Un départ forcé après 45 ans de présence
Ahmed Kaabneh, membre de la communauté bédouine, avait pourtant fait le serment de ne jamais quitter ses terres ancestrales. Mais l'installation d'un avant-poste de colons israéliens à une centaine de mètres de son domicile l'a contraint à abandonner le lieu où il avait vécu pendant quatre décennies.
"C'est très difficile de quitter un endroit où vous avez vécu pendant 45 ans, quasiment toute une vie", confie M. Kaabneh, désormais installé avec sa famille dans une habitation de fortune près de Jéricho. "Mais que faire? Ils sont forts et nous sommes faibles, nous n'avons aucun pouvoir."

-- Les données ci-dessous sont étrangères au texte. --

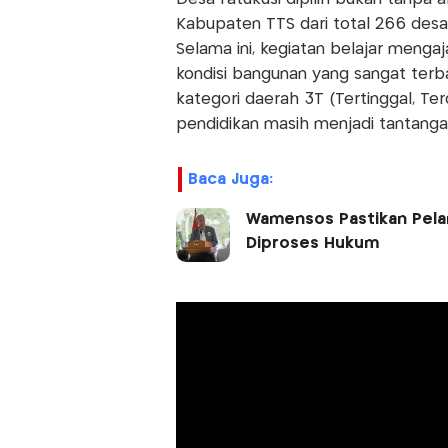
Kabupaten TTS dari total 266 desa 
Selama ini, kegiatan belajar mengaj
kondisi bangunan yang sangat terba
kategori daerah 3T (Tertinggal, Te
pendidikan masih menjadi tantanga
Baca Juga:
Wamensos Pastikan Pela
Diproses Hukum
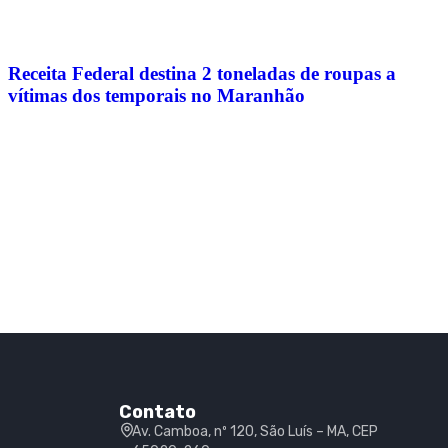
Receita Federal destina 2 toneladas de roupas a
vítimas dos temporais no Maranhão
Contato
Av. Camboa, nº 120, São Luís – MA, CEP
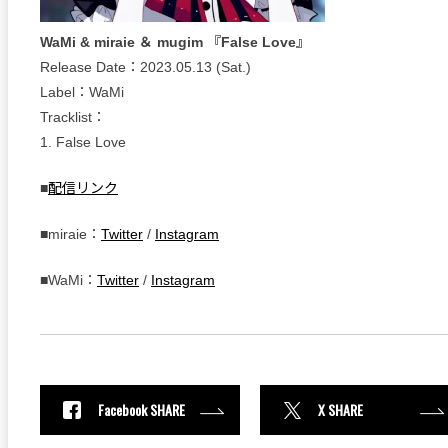
WaMi & miraie ＆ mugim 『False Love』
Release Date：2023.05.13 (Sat.)
Label：WaMi
Tracklist：
1. False Love
■
配信リンク
■miraie：
Twitter
/
Instagram
■WaMi：
Twitter
/
Instagram
Facebook SHARE
X SHARE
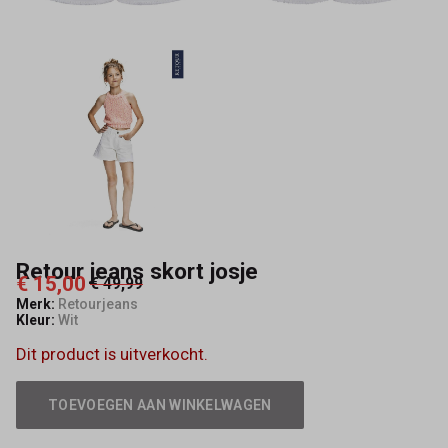
Retour jeans skort josje
€ 15,00
€ 49,99
Merk:
Retourjeans
Kleur:
Wit
Dit product is uitverkocht.
TOEVOEGEN AAN WINKELWAGEN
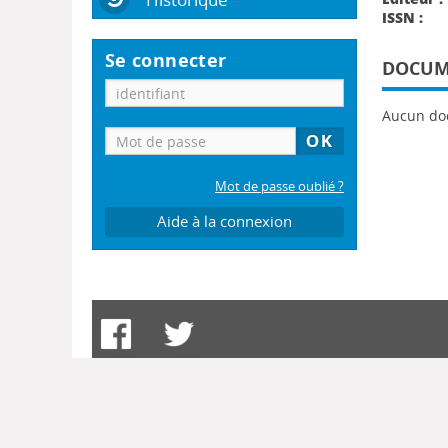
ISSN :
Se connecter
DOCUME
Aucun do
Mot de passe oublié ?
Aide à la connexion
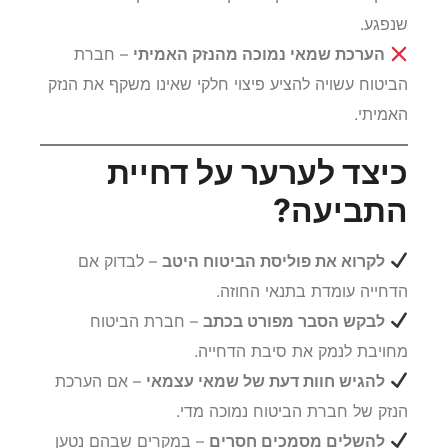
שנפגע.
הערכת שמאי נמוכה מהנזק האמיתי
– חברת
הביטוח עשויה להציע פיצוי חלקי שאינו משקף את הנזק
האמיתי.
כיצד לערער על דחיית
התביעה?
לקרוא את פוליסת הביטוח היטב
– לבדוק אם
הדחייה עומדת בתנאי החוזה.
לבקש הסבר מפורט בכתב
– חברת הביטוח
מחויבת לנמק את סיבת הדחייה.
להגיש חוות דעת של שמאי עצמאי
– אם הערכת
הנזק של חברת הביטוח נמוכה מדי.
להשלים מסמכים חסרים
– במקרים שבהם נטען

Une escalade de la violence depuis octobre 2023
Depuis l'attaque du Hamas du 7 octobre 2023, la violence exercée par certains colons s'est considérablement intensifiée. Le Bureau de coordination des Affaires humanitaires de l'ONU (Ocha) rapporte que quelque 3.200 Palestiniens issus de communautés bédouines ont été contraints de quitter leurs habitations depuis cette date.

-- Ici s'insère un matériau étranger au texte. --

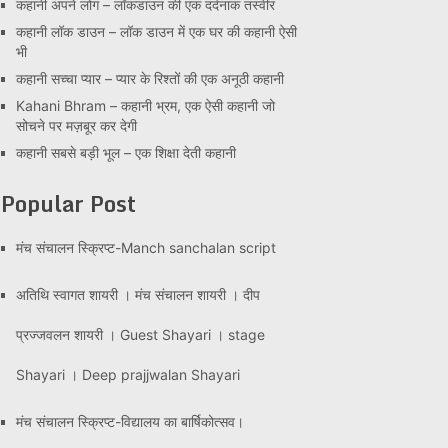
कहानी अपने लोग – लॉकडाउन की एक दर्दनाक तस्वीर
कहानी लॉक डाउन – लॉक डाउन में एक घर की कहानी ऐसी
भी
कहानी सच्चा प्यार – प्यार के रिश्तों की एक अनूठी कहानी
Kahani Bhram – कहानी भ्रम, एक ऐसी कहानी जो
सोचने पर मज़बूर कर देगी
कहानी सबसे बड़ी भूल – एक शिक्षा देती कहानी
Popular Post
मंच संचालन स्क्रिप्ट-Manch sanchalan script
अतिथि स्वागत शायरी । मंच संचालन शायरी । दीप
प्रज्जवलन शायरी । Guest Shayari । stage
Shayari । Deep prajjwalan Shayari
मंच संचालन स्क्रिप्ट-विद्यालय का बार्षिकोत्सव।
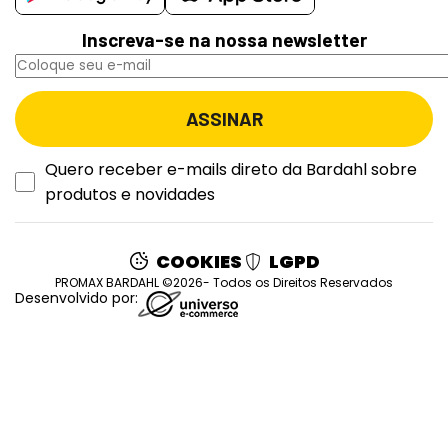
Inscreva-se na nossa newsletter
Quero receber e-mails direto da Bardahl sobre
produtos e novidades
COOKIES
LGPD
PROMAX BARDAHL ©2026- Todos os Direitos Reservados
Desenvolvido por:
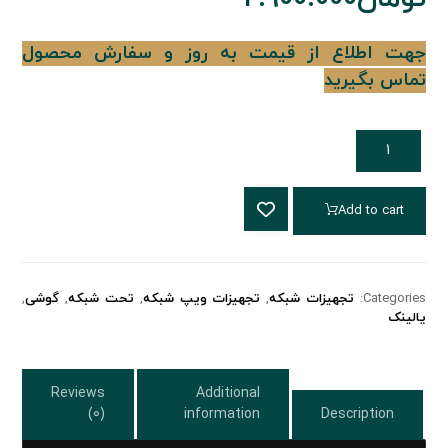
جهت اطلاع از قیمت به روز و سفارش محصول
تماس بگیرید
Add to cart
Categories:
تجهیزات شبکه
,
تجهیزات ویپ شبکه
,
تحت شبکه
,
گوشی
,
یالینک
Reviews
Additional
(0)
information
Description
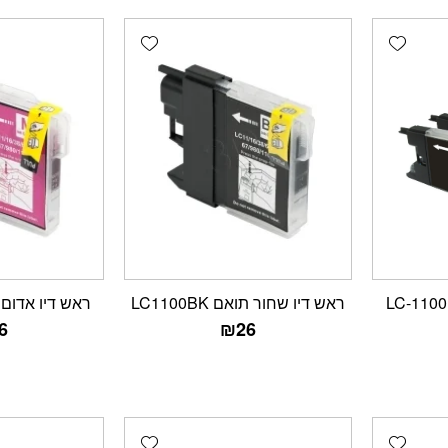
Add wishlist
Add wishlist
סט ראשי דיו תואמים LC-1100
ראש דיו שחור תואם LC1100BK
ראש דיו אדום תואם
6
₪
26
Add wishlist
Add wishlist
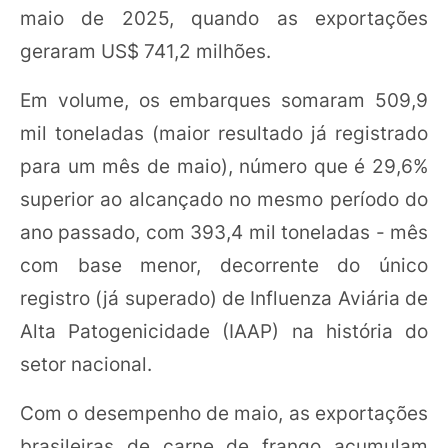
maio de 2025, quando as exportações
geraram US$ 741,2 milhões.
Em volume, os embarques somaram 509,9
mil toneladas (maior resultado já registrado
para um mês de maio), número que é 29,6%
superior ao alcançado no mesmo período do
ano passado, com 393,4 mil toneladas - mês
com base menor, decorrente do único
registro (já superado) de Influenza Aviária de
Alta Patogenicidade (IAAP) na história do
setor nacional.
Com o desempenho de maio, as exportações
brasileiras de carne de frango acumulam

Les données des Nations unies révèlent qu'octobre 2025 a été le mois le plus violent enregistré depuis le début du recensement des violences de colons en 2006.
Un territoire sous pression constante
La Cisjordanie, occupée par Israël depuis 1967, abrite aujourd'hui plus de 500.000 colons israéliens au milieu d'environ trois millions de Palestiniens. Ces colonies sont considérées comme illégales par l'ONU au regard du droit international.
"C'est une situation terrifiante", décrivait M. Kaabneh avant son départ forcé, évoquant un harcèlement quotidien. "Ils crient toute la nuit, jettent des pierres... Ils nous empêchent de dormir la nuit et de circuler librement le jour."
Une impunité dénoncée par les organisations
Les ONG qui documentent ces incidents soulignent que les agresseurs ne sont quasiment jamais traduits en justice. En novembre, le Premier ministre israélien Benjamin Netanyahu a dénoncé les agissements d'une "poignée d'extrémistes qui ne représentent pas les colons en Judée-Samarie".
Cependant, les organisations israéliennes Peace Now et Kerem Navot dénoncent des actions menées "avec l'appui du gouvernement israélien et de l'armée". La colonisation s'est particulièrement accélérée sous l'actuel gouvernement, notamment depuis le début de la guerre à Gaza.
Un exil sans fin
Aujourd'hui, le village d'al-Hathrura n'est plus qu'un amas de vestiges abandonnés. Des vélos d'enfants, des chaussures et des effets personnels témoignent d'un départ précipité.
Ahmed Kaabneh et sa famille, installés à treize kilomètres de leur ancien village, ne se sentent toujours pas en sécurité. Des colons surveillent déjà leur nouvelle communauté depuis une colline voisine. "Ils nous poursuivent partout", constate-t-il avec amertume.
Cette situation illustre les défis humanitaires complexes auxquels fait face la région, nécessitant une attention internationale soutenue pour préserver les droits des populations civiles.